Pages

Tuesday, December 13, 2022

Blue Bees, Twin Neural Networks, and more!

For the past few months I’ve been working on an algorithm to automate pollen species detection. This is part of a field of research called palynology, the study of pollen grains and other spores. It usually takes a lot of time and expertise for someone to identify what plant species pollen grains came from while scanning through a microscope slide. The question I’m trying to answer is whether we can automate this process (using machine learning) for samples of pollen collected by bees at the Bernard Field Station, a restored habitat across the street from Harvey Mudd's campus.
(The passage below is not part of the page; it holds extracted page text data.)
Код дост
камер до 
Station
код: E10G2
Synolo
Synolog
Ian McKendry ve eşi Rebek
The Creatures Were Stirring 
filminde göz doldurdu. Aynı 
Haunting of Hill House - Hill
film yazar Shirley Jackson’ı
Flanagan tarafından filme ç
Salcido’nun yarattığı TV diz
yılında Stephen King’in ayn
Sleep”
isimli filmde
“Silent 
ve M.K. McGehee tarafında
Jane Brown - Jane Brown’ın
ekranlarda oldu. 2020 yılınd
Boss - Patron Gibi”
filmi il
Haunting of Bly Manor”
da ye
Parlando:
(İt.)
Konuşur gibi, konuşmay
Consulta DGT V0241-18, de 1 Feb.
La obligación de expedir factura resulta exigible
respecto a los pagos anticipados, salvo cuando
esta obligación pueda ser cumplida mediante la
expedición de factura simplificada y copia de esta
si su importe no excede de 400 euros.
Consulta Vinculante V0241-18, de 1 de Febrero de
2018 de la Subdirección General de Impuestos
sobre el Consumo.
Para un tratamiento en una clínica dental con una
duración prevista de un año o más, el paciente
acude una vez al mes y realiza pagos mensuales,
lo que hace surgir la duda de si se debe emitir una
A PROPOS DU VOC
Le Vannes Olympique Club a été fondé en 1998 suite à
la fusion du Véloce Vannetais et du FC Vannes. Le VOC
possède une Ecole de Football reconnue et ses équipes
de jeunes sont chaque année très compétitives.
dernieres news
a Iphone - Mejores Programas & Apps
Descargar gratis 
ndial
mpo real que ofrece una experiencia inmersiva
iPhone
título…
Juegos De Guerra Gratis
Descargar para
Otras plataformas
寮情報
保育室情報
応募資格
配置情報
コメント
One approach is to use Convolutional Neural Networks (CNNs), a machine learning approach that has revolutionized the field of image recognition and classification. CNN based algorithms such as ResNet and YOLO can identify hundreds of objects in images, videos, and classify them with human-like accuracy. However, CNNs are not all powerful, their one fatal flaw is how much data they require. CNNs require enormous amounts of data to learn from (for example ResNet was trained on the 14 million+ images in ImageNet dataset). If you want to learn more about CNNs I would recommend this article. But at a high level they are just really really good at pattern recognition, and they need so much data because the pattern of “dog” or “cat” or “house” is a really complicated pattern (think about how many species/colors/styles there are for each of those).

Humans on the other hand only need a few examples to learn. Imagine I told you about a new species of bee you’d never heard about before: Xylocopa caerulea (a blue carpenter bee). After showing you only a few sample images, you would be able to identify it without trouble.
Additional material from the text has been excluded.